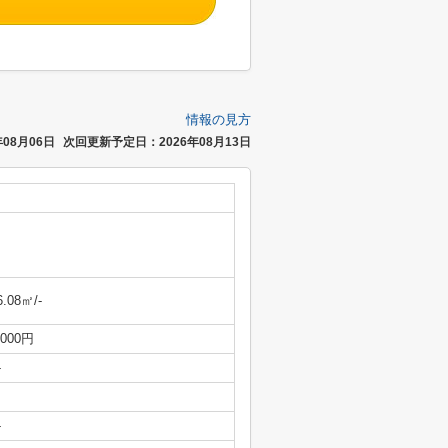
情報の見方
08月06日
次回更新予定日：2026年08月13日
6.08㎡/-
,000円
-
-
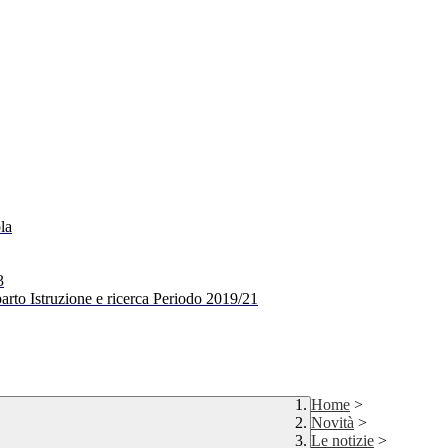
la
3
arto Istruzione e ricerca Periodo 2019/21
Home
>
Novità
>
Le notizie
>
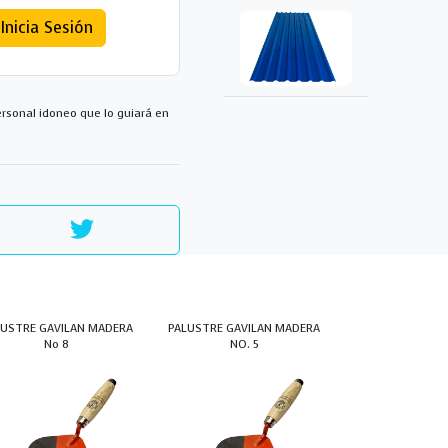
Inicia Sesión
rsonal idoneo que lo guiará en
LUSTRE GAVILAN MADERA
PALUSTRE GAVILAN MADERA
No 8
NO. 5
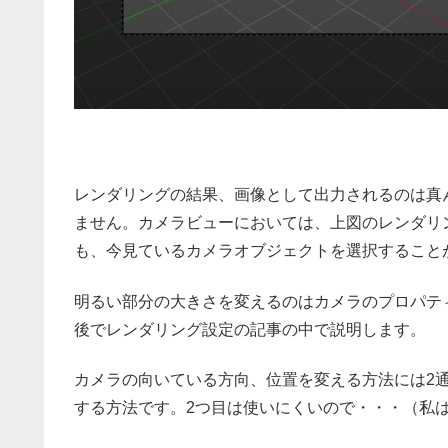
レンダリングの結果、画像として出力されるのは真
ません。カメラビューにおいては、上図のレンダリ
も、今見ているカメラオブジェクトを選択すること
明るい部分の大きさを変えるのはカメラのプロパテ
後でレンダリング設定の記事の中で説明します。
カメラの向いている方向、位置を変える方法には2
する方法です。2つ目は使いにくいので・・・（私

========================================

- Task goal -
For every line of the records that has the word "GAVILAN" in it, make a copy.

- Completed exercise -
LUSTRE GAVILAN MADERA
PALUSTRE GAVILAN MADERA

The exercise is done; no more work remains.